Look through the data and write out every line with the word "Circuit" in it.

_Bounding box prediction data_.

========================

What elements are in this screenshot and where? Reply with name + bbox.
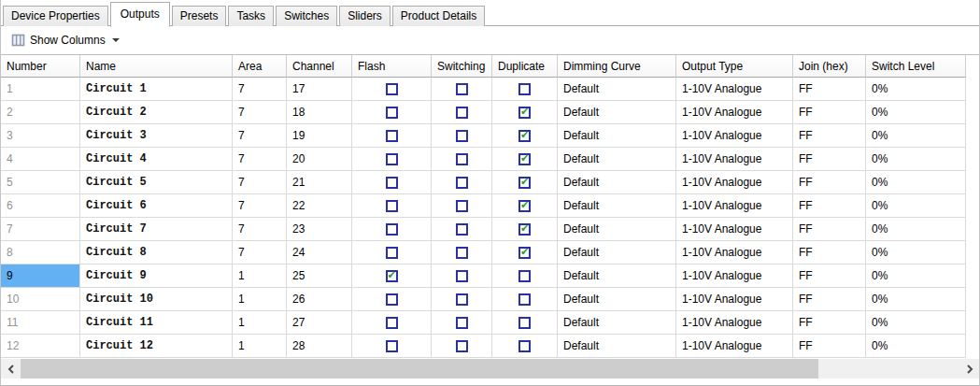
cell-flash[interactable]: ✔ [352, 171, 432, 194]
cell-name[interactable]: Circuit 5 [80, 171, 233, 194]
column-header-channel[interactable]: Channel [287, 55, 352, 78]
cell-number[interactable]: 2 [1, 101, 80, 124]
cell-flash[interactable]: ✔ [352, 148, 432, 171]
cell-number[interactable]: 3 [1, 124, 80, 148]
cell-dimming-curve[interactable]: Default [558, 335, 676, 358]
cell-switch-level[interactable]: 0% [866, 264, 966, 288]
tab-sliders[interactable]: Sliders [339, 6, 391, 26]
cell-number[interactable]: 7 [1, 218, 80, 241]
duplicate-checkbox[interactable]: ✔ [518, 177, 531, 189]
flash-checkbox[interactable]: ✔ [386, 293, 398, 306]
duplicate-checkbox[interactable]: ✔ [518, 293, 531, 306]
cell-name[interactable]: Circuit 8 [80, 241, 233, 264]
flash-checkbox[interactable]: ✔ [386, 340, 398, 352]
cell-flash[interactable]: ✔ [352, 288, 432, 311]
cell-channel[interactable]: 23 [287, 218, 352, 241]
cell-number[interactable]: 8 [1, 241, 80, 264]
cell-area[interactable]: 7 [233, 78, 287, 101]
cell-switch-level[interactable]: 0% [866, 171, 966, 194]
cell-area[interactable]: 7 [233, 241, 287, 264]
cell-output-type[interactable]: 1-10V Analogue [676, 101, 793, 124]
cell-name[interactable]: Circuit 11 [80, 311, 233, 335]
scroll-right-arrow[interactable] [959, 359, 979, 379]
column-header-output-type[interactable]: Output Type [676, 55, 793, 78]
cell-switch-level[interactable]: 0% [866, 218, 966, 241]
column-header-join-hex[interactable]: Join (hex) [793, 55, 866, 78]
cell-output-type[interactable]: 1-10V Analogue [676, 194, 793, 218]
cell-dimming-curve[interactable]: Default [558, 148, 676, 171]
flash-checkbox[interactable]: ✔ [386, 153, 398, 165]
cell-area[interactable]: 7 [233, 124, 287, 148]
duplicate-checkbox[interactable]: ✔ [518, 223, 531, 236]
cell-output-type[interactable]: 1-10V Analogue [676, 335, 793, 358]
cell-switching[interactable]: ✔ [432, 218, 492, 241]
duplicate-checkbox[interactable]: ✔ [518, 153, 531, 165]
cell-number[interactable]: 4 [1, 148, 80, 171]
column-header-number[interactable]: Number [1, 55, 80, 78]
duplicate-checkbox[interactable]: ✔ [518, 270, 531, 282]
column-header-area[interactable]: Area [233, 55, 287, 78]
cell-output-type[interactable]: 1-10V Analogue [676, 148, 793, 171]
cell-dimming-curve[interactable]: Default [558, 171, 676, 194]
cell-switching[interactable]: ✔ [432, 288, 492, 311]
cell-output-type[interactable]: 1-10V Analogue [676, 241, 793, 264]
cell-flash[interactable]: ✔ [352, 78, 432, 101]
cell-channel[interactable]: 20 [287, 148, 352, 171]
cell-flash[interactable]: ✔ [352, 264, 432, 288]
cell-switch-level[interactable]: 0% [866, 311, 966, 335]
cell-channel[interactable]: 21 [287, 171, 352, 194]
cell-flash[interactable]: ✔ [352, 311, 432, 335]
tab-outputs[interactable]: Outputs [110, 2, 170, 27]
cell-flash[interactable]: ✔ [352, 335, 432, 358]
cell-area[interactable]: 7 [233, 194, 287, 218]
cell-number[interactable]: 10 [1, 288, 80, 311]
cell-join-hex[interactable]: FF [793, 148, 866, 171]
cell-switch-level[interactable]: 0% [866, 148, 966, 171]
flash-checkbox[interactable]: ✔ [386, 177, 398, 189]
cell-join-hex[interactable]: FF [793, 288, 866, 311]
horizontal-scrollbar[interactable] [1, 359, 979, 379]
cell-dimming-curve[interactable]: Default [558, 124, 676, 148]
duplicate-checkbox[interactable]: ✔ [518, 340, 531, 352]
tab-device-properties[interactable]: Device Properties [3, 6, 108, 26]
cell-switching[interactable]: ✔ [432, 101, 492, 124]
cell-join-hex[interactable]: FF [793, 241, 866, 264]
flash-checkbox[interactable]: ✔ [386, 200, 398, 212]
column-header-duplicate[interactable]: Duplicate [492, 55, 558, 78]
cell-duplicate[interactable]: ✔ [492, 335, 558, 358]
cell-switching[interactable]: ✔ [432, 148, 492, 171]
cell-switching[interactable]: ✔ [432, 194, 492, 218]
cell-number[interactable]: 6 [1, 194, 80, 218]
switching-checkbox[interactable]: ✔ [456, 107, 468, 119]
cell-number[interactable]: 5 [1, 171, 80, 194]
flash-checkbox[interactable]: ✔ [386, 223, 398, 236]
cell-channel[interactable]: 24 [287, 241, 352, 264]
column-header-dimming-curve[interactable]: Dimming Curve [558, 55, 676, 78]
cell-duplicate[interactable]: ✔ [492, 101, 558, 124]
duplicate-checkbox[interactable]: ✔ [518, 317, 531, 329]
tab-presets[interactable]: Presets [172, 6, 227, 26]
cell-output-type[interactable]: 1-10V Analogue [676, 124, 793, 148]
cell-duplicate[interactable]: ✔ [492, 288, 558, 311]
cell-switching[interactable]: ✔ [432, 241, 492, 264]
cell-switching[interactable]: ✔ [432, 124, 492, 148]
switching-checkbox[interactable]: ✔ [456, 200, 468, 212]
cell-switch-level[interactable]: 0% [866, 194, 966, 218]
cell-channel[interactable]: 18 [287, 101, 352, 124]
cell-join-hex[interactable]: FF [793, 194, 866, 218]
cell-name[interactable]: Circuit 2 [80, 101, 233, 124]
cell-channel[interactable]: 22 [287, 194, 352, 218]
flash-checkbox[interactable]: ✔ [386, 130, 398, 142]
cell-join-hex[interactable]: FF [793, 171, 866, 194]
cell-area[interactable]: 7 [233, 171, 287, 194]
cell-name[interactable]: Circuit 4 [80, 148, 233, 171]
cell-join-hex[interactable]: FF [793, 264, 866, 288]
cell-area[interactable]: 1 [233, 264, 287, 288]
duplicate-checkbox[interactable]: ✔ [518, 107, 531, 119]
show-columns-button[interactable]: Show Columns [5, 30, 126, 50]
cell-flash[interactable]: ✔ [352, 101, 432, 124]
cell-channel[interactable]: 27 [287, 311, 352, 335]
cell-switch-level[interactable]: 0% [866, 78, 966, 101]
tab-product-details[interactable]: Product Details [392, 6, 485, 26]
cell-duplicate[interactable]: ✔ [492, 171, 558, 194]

========================

_TASK RESPONSE_.
cell-name[interactable]: Circuit 5 [80, 171, 233, 194]
cell-name[interactable]: Circuit 8 [80, 241, 233, 264]
cell-name[interactable]: Circuit 11 [80, 311, 233, 335]
cell-name[interactable]: Circuit 2 [80, 101, 233, 124]
cell-name[interactable]: Circuit 4 [80, 148, 233, 171]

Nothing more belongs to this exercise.